** MATERIAL PROVIDED follows **
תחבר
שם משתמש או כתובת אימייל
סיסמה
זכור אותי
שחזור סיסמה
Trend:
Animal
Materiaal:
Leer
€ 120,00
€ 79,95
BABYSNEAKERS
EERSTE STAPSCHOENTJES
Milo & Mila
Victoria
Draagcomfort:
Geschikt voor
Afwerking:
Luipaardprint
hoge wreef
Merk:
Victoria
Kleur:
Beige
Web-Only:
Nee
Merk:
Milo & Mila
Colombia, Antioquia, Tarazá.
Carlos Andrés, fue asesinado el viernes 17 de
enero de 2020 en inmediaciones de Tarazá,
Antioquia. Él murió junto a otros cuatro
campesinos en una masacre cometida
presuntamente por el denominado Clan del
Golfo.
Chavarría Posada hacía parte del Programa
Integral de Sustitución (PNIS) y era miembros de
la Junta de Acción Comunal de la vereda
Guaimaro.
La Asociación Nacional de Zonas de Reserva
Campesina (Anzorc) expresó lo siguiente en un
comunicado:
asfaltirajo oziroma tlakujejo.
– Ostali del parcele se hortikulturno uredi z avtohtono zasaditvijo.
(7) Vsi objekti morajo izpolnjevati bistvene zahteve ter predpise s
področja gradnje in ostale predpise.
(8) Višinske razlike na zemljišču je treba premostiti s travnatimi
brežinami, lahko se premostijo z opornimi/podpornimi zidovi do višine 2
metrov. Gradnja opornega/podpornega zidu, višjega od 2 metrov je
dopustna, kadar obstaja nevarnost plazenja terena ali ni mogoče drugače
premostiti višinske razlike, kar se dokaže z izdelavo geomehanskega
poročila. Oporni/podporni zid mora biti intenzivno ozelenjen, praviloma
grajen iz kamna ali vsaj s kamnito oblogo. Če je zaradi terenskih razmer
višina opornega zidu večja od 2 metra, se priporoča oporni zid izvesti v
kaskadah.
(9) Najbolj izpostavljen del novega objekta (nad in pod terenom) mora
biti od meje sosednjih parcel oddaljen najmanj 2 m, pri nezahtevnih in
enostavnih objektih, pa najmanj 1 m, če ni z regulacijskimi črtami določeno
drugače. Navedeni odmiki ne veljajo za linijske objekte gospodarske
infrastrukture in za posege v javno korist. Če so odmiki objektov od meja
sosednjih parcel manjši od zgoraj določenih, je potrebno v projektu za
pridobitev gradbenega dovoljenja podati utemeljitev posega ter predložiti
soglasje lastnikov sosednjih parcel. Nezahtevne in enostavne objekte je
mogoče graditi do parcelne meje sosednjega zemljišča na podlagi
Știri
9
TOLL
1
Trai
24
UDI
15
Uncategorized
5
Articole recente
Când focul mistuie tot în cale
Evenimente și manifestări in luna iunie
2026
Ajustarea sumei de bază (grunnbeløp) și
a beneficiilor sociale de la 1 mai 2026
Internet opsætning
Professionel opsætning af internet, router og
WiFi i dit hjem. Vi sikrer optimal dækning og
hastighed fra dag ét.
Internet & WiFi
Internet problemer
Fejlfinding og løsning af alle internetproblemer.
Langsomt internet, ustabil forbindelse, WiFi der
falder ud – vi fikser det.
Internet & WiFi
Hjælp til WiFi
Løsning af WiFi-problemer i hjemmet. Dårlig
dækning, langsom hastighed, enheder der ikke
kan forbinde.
** End of MATERIAL PROVIDED **
### WORK TO COMPLETE
Would you restate, word for word, every line of the listing from its first line through the line with "Integral de Sustitución"?

### THE COMPLETED TASK
תחבר
שם משתמש או כתובת אימייל
סיסמה
זכור אותי
שחזור סיסמה
Trend:
Animal
Materiaal:
Leer
€ 120,00
€ 79,95
BABYSNEAKERS
EERSTE STAPSCHOENTJES
Milo & Mila
Victoria
Draagcomfort:
Geschikt voor
Afwerking:
Luipaardprint
hoge wreef
Merk:
Victoria
Kleur:
Beige
Web-Only:
Nee
Merk:
Milo & Mila
Colombia, Antioquia, Tarazá.
Carlos Andrés, fue asesinado el viernes 17 de
enero de 2020 en inmediaciones de Tarazá,
Antioquia. Él murió junto a otros cuatro
campesinos en una masacre cometida
presuntamente por el denominado Clan del
Golfo.
Chavarría Posada hacía parte del Programa
Integral de Sustitución (PNIS) y era miembros de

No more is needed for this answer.